A judge in the New Mexico Second Judicial District Court (County of Bernalillo) has found that "the liberty, safety and happiness interest of a competent, terminally ill patient to choose aid in dying is a fundamental right under [the Due Process clause of the] New Mexico Constitution." District Judge Nan G. Nash therefore found that the state's criminal law against assisting in suicide is unconstitutional insofar as it is applied to aid-in-dying for competent, terminally-ill patients. The court's order enjoins prosecution of physicians for aiding competent terminally-ill patients in dying. From the opinion:
This Court cannot envision a right more fundamental, more private or more integral to the liberty, safety and happiness of a New Mexican than the right of a competent, terminally ill patient to choose aid in dying. If decisions made in the shadow of one’s imminent death regarding how they and their loved ones will face that death are not fundamental and at the core of these constitutional guarantees, than what decisions are? As recognized by the United States Supreme Court in Cruzan “[t]he choice between life and death is a deeply personal decision of obvious and overwhelming finality.” Cruzan, 497 U.S. at 281.

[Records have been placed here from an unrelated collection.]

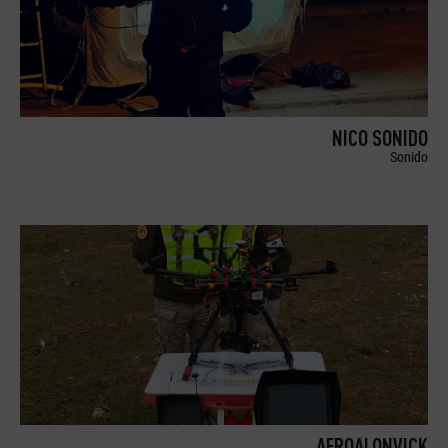
NICO SONIDO
Sonido
AEROALONVICK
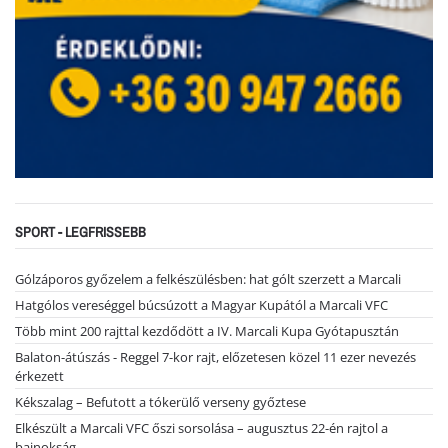
SPORT - LEGFRISSEBB
Gólzáporos győzelem a felkészülésben: hat gólt szerzett a Marcali
Hatgólos vereséggel búcsúzott a Magyar Kupától a Marcali VFC
Több mint 200 rajttal kezdődött a IV. Marcali Kupa Gyótapusztán
Balaton-átúszás - Reggel 7-kor rajt, előzetesen közel 11 ezer nevezés
érkezett
Kékszalag – Befutott a tókerülő verseny győztese
Elkészült a Marcali VFC őszi sorsolása – augusztus 22-én rajtol a
bajnokság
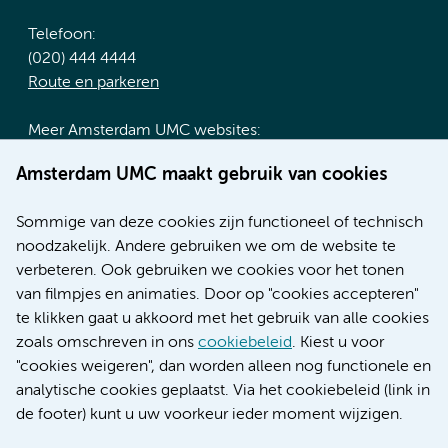
Telefoon:
(020) 444 4444
Route en parkeren
Meer Amsterdam UMC websites:
Werken bij Amsterdam UMC
Amsterdam UMC maakt gebruik van cookies
Over Amsterdam UMC
Nieuws
Sommige van deze cookies zijn functioneel of technisch
Research
noodzakelijk. Andere gebruiken we om de website te
Educatie locatie AMC
verbeteren. Ook gebruiken we cookies voor het tonen
Educatie locatie VUmc
van filmpjes en animaties. Door op "cookies accepteren"
te klikken gaat u akkoord met het gebruik van alle cookies
zoals omschreven in ons
cookiebeleid
. Kiest u voor
"cookies weigeren", dan worden alleen nog functionele en
Verwijzen & diagnostiek
analytische cookies geplaatst. Via het cookiebeleid (link in
de footer) kunt u uw voorkeur ieder moment wijzigen.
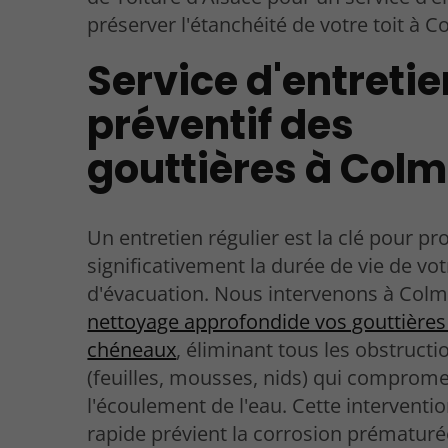
préserver l'étanchéité de votre toit à C
Service d'entretie
préventif des
gouttières à Col
Un entretien régulier est la clé pour pr
significativement la durée de vie de vo
d'évacuation. Nous intervenons à Colm
nettoyage approfondide vos gouttières
chéneaux
, éliminant tous les obstructi
(feuilles, mousses, nids) qui comprome
l'écoulement de l'eau. Cette interventi
rapide prévient la corrosion prématuré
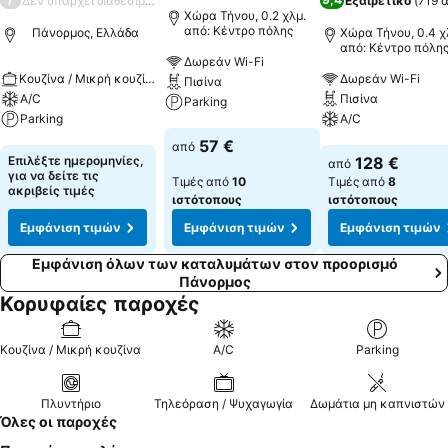
Δεν υπάρχει διαθέσιμη βαθμολογία
Εξαιρετικό
(
719 
Χώρα Τήνου, 0.2 χλμ.
από: Κέντρο πόλης
Πάνορμος, Ελλάδα
Χώρα Τήνου, 0.4 χ
από: Κέντρο πόλη
Δωρεάν Wi-Fi
Κουζίνα / Μικρή κουζίνα
Δωρεάν Wi-Fi
Πισίνα
A/C
Πισίνα
Parking
Parking
A/C
Εμφάνιση τιμών
57 €
από
Εμφάνιση τιμών
Εμφάνιση τιμών
Επιλέξτε ημερομηνίες,
128 €
από
για να δείτε τις
Τιμές από
10
Τιμές από
8
ακριβείς τιμές
ιστότοπους
ιστότοπους
Εμφάνιση τιμών
Εμφάνιση τιμών
Εμφάνιση τιμών
Εμφάνιση όλων των καταλυμάτων στον προορισμό
Πάνορμος
Κορυφαίες παροχές
Κουζίνα / Μικρή κουζίνα
A/C
Parking
Πλυντήριο
Τηλεόραση / Ψυχαγωγία
Δωμάτια μη καπνιστών
Όλες οι παροχές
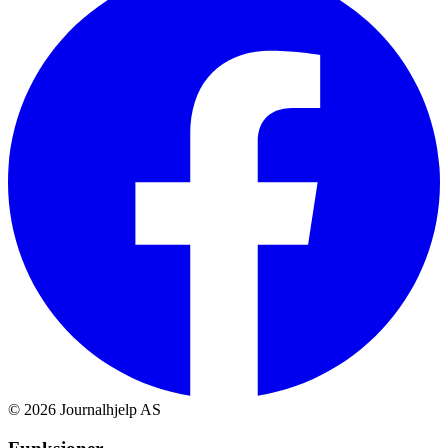
©
2026
Journalhjelp AS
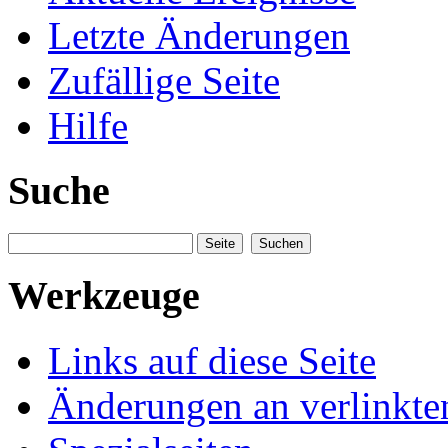
Letzte Änderungen
Zufällige Seite
Hilfe
Suche
Werkzeuge
Links auf diese Seite
Änderungen an verlinkte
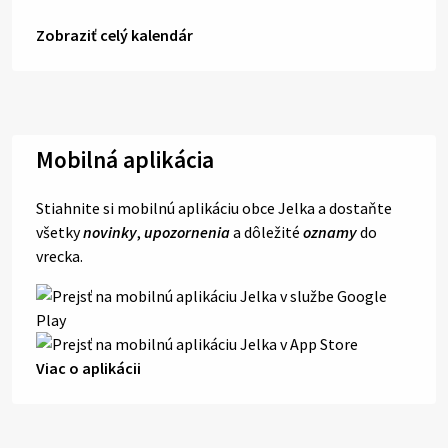
Zobraziť celý kalendár
Mobilná aplikácia
Stiahnite si mobilnú aplikáciu obce Jelka a dostaňte
všetky
novinky
,
upozornenia
a dôležité
oznamy
do
vrecka.
Viac o aplikácii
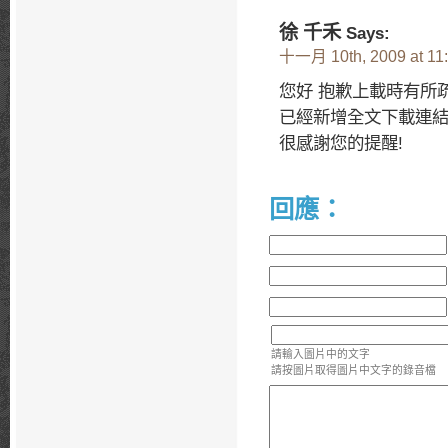
徐 千禾
Says:
十一月 10th, 2009 at 11
您好 抱歉上載時有所
已經新增全文下載連
很感謝您的提醒!
回應：
請輸入圖片中的文字
請按圖片取得圖片中文字的錄音檔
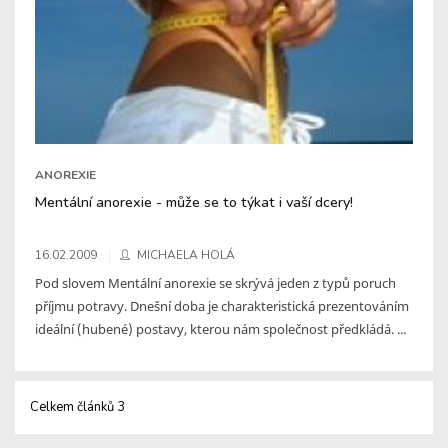
ANOREXIE
Mentální anorexie - může se to týkat i vaší dcery!
16.02.2009
MICHAELA HOLÁ
Pod slovem Mentální anorexie se skrývá jeden z typů poruch
příjmu potravy. Dnešní doba je charakteristická prezentováním
ideální (hubené) postavy, kterou nám společnost předkládá. ...
Celkem článků 3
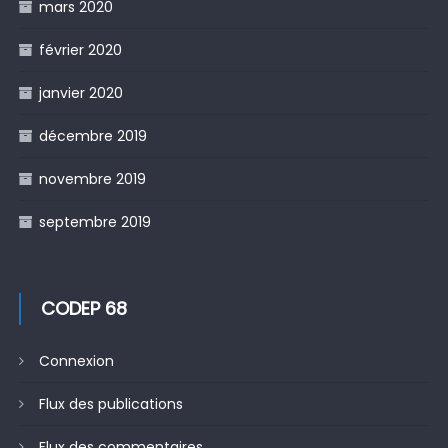
mars 2020
février 2020
janvier 2020
décembre 2019
novembre 2019
septembre 2019
CODEP 68
Connexion
Flux des publications
Flux des commentaires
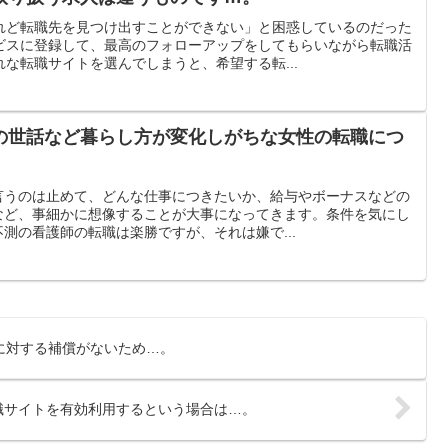
れど転職先を見つけ出すことができない」と困惑しているのだった
ビスに登録して、最高のフォローアップをしてもらいながら転職活
な転職サイトを選んでしまうと、希望する転...
の世話など暮らし方が変化しがちな女性の転職につ
言うのは止めて、どんな仕事につきたいか、給与やボーナスなどの
など、事細かに想像することが大事になってきます。条件を気にし
測の看護師の転職は楽勝ですが、それは嫌で...
に対する補償がないため…。
職サイトを有効利用するという場合は…。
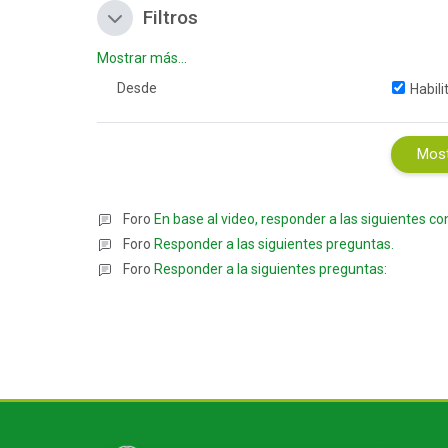
Filtros
Filtros
Filtros
Mostrar más...
Desd
Desde
Habili
Foro
En base al video, responder a las siguientes c
Foro
Responder a las siguientes preguntas.
Foro
Responder a la siguientes preguntas:
Bloques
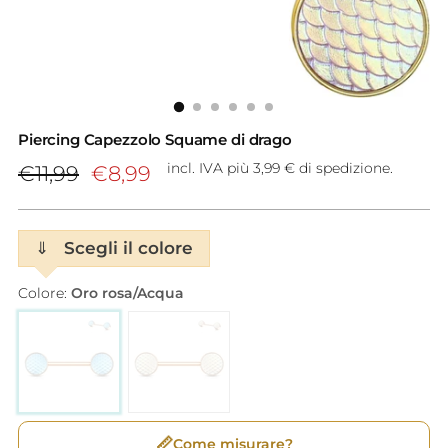
Piercing Capezzolo Squame di drago
Prezzo
incl. IVA più 3,99 € di spedizione.
€11,99
€8,99
di
listino
⇓
Scegli il colore
Colore:
Oro rosa/Acqua
📏
Come misurare?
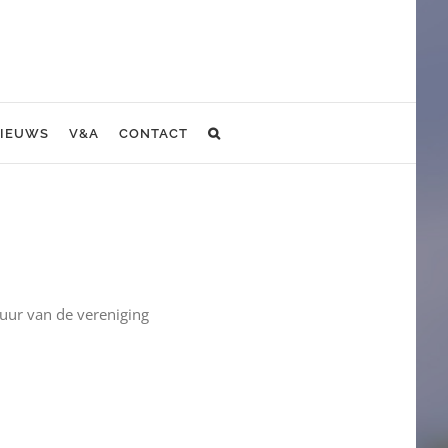
IEUWS
V&A
CONTACT
tuur van de vereniging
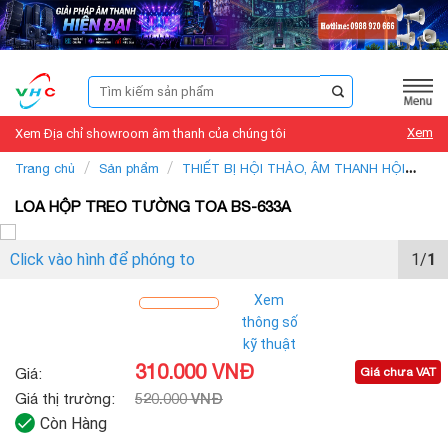
Skip
to
content
Tìm
kiếm:
Xem
Xem Địa chỉ showroom âm thanh của chúng tôi
/
/
Trang chủ
Sản phẩm
THIẾT BỊ HỘI THẢO, ÂM THANH HỘI
/
THẢO, HỆ THỐNG HỘI THẢO, ÂM THANH HỘI NGHỊ
LOA HỘI
LOA HỘP TREO TƯỜNG TOA BS-633A
THẢO, LOA HỘI NGHỊ
Click vào hình để phóng to
1/
1
Xem
thông số
kỹ thuật
310.000 VNĐ
Giá:
Giá chưa VAT
520.000 VNĐ
Giá thị trường:
Còn Hàng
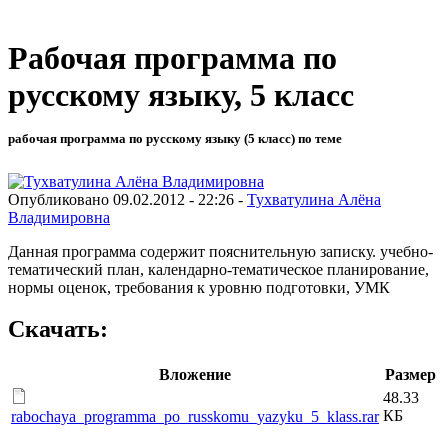
Рабочая программа по
русскому языку, 5 класс
рабочая программа по русскому языку (5 класс) по теме
Опубликовано 09.02.2012 - 22:26 -
Тухватулина Алёна
Владимировна
Данная программа содержит пояснительную записку. учебно-
тематический план, календарно-тематическое планирование,
нормы оценок, требования к уровню подготовки, УМК
Скачать:
Вложение
Размер
48.33
КБ
rabochaya_programma_po_russkomu_yazyku_5_klass.rar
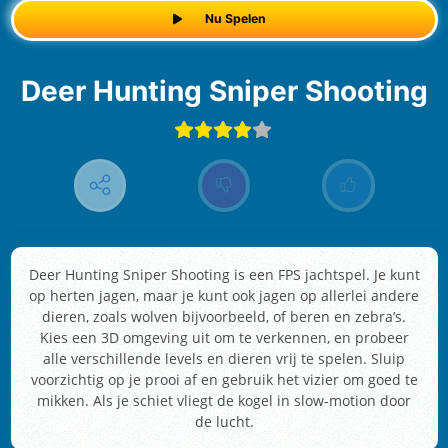
Nu Spelen
Deer Hunting Sniper Shooting
Deer Hunting Sniper Shooting is een FPS jachtspel. Je kunt
op herten jagen, maar je kunt ook jagen op allerlei andere
dieren, zoals wolven bijvoorbeeld, of beren en zebra’s.
Kies een 3D omgeving uit om te verkennen, en probeer
alle verschillende levels en dieren vrij te spelen. Sluip
voorzichtig op je prooi af en gebruik het vizier om goed te
mikken. Als je schiet vliegt de kogel in slow-motion door
de lucht.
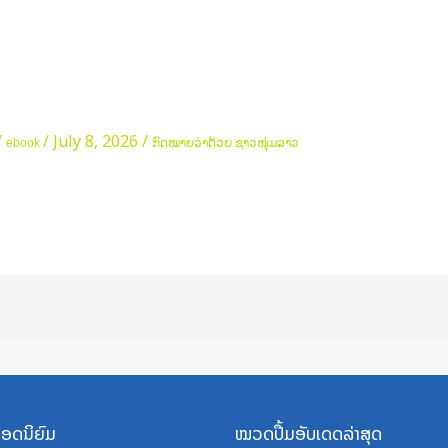
/
/
July 8, 2026
/
ebook
ກົດໝາຍວ່າດ້ວຍ ຊາວໜຸ່ມລາວ
ອດນິຍົມ
ໝວດປື້ມອັບເດດລ່າສຸດ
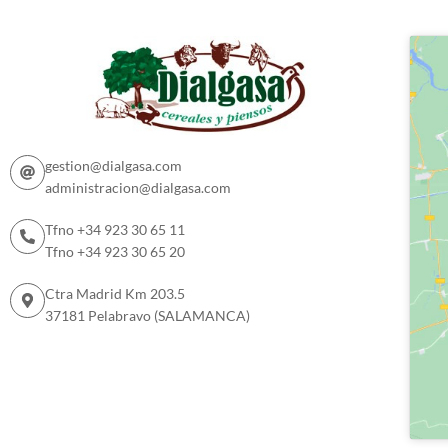
gestion@dialgasa.com
administracion@dialgasa.com
Tfno +34 923 30 65 11
Tfno +34 923 30 65 20
Ctra Madrid Km 203.5
37181 Pelabravo (SALAMANCA)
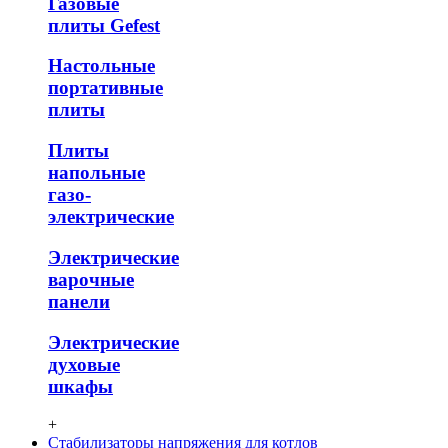
Газовые
плиты Gefest
Настольные
портативные
плиты
Плиты
напольные
газо-
электрические
Электрические
варочные
панели
Электрические
духовые
шкафы
+
Стабилизаторы напряжения для котлов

The opinion in Morris v. New Mexico only affects prosecutions within Bernalillo County; it will not apply to the whole state unless it is affirmed on appeal by the state's Supreme Court.

The court explicitly declined to distinguish aid-in-dying from suicide: "Through the practice of aid in dying a physician deliberately aids the terminally ill patient in taking of his own life, bringing the practice of aid in dying within the definition of assisting suicide contained in [the criminal law]." But the court went on to find a constitutionally-protected right to suicide for competent, terminally-ill patients, and therefore invalidated the criminal law against assisted suicide insofar as it is applied to doctors assisting in the suicides of such patients.

The case was brought by the ACLU of New Mexico and Compassion & Choices on behalf of two physicians and a terminal cancer patient.